I bet it's 90% or higher pro win the cup.
Do it.
First of all, Guentzel was on the team last playoffs, and that sure didn't change getting beat by a better team in the 2nd/3rd round.
Second of all, in the real world you can't guarantee a cup, you can only maximize your chances. Moneypuck last playoffs put the highest odds of winning the cup at the Rags with ~13%.
But most teams don't burn down the house and use the fire to stay warm for a night. So lets say there's hypothetical team that sells *everything*, completely mortgages all futures to build a super team that will tear through the playoffs, and then everyone goes their separate ways. They get to 25% odds to win the Cup.
On the other hand, lets say a team takes the Dundon approach, and has ten years where they have merely a 5% chance to win the Cup (for the record, Moneypuck put the Panthers' chances of winning this year at 3% going in. Hot goalies are great.)
The formula for figuring out the chance of something happening at least once within a set number of opportunities is: 1 minus ((1 minus [the chance of that thing happening once])^[number of opportunities])
So in ten years at 5% each year, that's 1-((1-.05)^10)= 40.012, so 40% chance.

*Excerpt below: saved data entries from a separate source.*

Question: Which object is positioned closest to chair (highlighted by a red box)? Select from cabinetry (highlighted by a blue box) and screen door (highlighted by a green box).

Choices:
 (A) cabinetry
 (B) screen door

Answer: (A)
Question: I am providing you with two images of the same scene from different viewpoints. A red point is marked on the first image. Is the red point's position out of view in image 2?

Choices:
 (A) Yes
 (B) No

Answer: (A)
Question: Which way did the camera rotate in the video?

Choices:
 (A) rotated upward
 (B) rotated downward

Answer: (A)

My point is, sure, most people would agree that 1 Cup and a long time of darkness is better than successful regular seasons and no Cups. Most Canes fans would agree becauase that actually happened to them!

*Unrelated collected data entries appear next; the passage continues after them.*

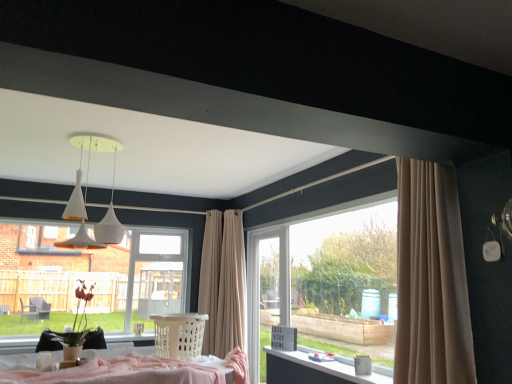 Identify the location of clear glass window at center. The width and height of the screenshot is (512, 384). (89, 278).

This screenshot has height=384, width=512. Describe the element at coordinates (223, 282) in the screenshot. I see `beige fabric curtain at center` at that location.

The image size is (512, 384). Find the location of `white plastic laundry basket at center`. white plastic laundry basket at center is located at coordinates (179, 335).

Looking at this image, what is the approximate width of white glossy table at lower right?

The width of white glossy table at lower right is 9.20 inches.

You are a GUI agent. You are given a task and a screenshot of the screen. Output one action in this format:
    pyautogui.click(x=<x>, y=<y>)
    Task: Click on the clear glass window at center
    The height and width of the screenshot is (384, 512).
    Given the screenshot: What is the action you would take?
    pyautogui.click(x=89, y=278)

From the image's perspective, is white plastic laundry basket at center on clear glass window at center?

No, from the image's perspective, white plastic laundry basket at center is not over clear glass window at center.

Consider the image. Which of these two, white plastic laundry basket at center or clear glass window at center, is bigger?

clear glass window at center is bigger.

Does white plastic laundry basket at center have a greater height compared to clear glass window at center?

No, white plastic laundry basket at center is not taller than clear glass window at center.

Is white plastic laundry basket at center looking in the opposite direction of clear glass window at center?

Absolutely, white plastic laundry basket at center is directed away from clear glass window at center.

Is white glossy table at lower right not near white plastic laundry basket at center?

Yes.

From the image's perspective, between white glossy table at lower right and white plastic laundry basket at center, who is located below?

white glossy table at lower right, from the image's perspective.

Is point (378, 378) positioned behind point (176, 347)?

No, (378, 378) is closer to viewer.

Consider the image. Would you say beige fabric curtain at center is outside white matte pendant lights at upper center?

That's correct, beige fabric curtain at center is outside of white matte pendant lights at upper center.

What's the angular difference between beige fabric curtain at center and white matte pendant lights at upper center's facing directions?

87.7 degrees.

From a real-world perspective, is beige fabric curtain at center above or below white matte pendant lights at upper center?

In terms of real-world spatial position, beige fabric curtain at center is below white matte pendant lights at upper center.

Who is taller, beige fabric curtain at center or white matte pendant lights at upper center?

With more height is beige fabric curtain at center.

Between white matte pendant lights at upper center and white glossy screen door at center, which one has larger size?

Answer: white matte pendant lights at upper center.

Can you confirm if white matte pendant lights at upper center is shorter than white glossy screen door at center?

Yes, white matte pendant lights at upper center is shorter than white glossy screen door at center.

In the scene shown: How different are the orientations of white matte pendant lights at upper center and white glossy screen door at center in degrees?

88.7 degrees separate the facing orientations of white matte pendant lights at upper center and white glossy screen door at center.

Would you say white matte pendant lights at upper center is to the left or to the right of white glossy screen door at center in the picture?

white matte pendant lights at upper center is to the left of white glossy screen door at center.

Is the surface of white glossy screen door at center in direct contact with white matte pendant lights at upper center?

There is a gap between white glossy screen door at center and white matte pendant lights at upper center.

At what (x,y) coordinates should I click in order to perform the action: click on screen door lying behind the white matte pendant lights at upper center. Please return your answer as a coordinate pair (x, y). Looking at the image, I should click on (262, 288).

Would you say white matte pendant lights at upper center is part of white glossy screen door at center's contents?

No, white matte pendant lights at upper center is not inside white glossy screen door at center.

From a real-world perspective, which object rests below the other?

In real-world perspective, white glossy screen door at center is lower.

Does clear glass window at center have a larger size compared to white plastic laundry basket at center?

Yes, clear glass window at center is bigger than white plastic laundry basket at center.

Is clear glass window at center touching white plastic laundry basket at center?

No.

Which object is thinner, clear glass window at center or white plastic laundry basket at center?

Thinner between the two is clear glass window at center.

Between white plastic laundry basket at center and beige fabric curtain at center, which one appears on the right side from the viewer's perspective?

From the viewer's perspective, beige fabric curtain at center appears more on the right side.

How much distance is there between white plastic laundry basket at center and beige fabric curtain at center?

white plastic laundry basket at center is 4.66 feet from beige fabric curtain at center.

Is point (183, 317) in front of point (240, 258)?

Yes, point (183, 317) is in front of point (240, 258).

Is white plastic laundry basket at center inside or outside of beige fabric curtain at center?

white plastic laundry basket at center exists outside the volume of beige fabric curtain at center.

The image size is (512, 384). Find the location of `furniture below the clear glass window at center (from the image's perspective)`. furniture below the clear glass window at center (from the image's perspective) is located at coordinates (179, 335).

This screenshot has width=512, height=384. Identify the location of table on the right of white plastic laundry basket at center. (317, 369).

But that's something you can only attest after the fact, you can't actually build a team that way.
And my point isn't that Tom Dundon is some super genius playing Chinese checkers while everyone else is playing go fish, it's simply that there is a logic to it, because winning a Cup is hard and there's no way to guarantee it. Certainly not in retaining a guy who was part of a team that got buzzsawed in the 2nd round because the PP went dormant, again.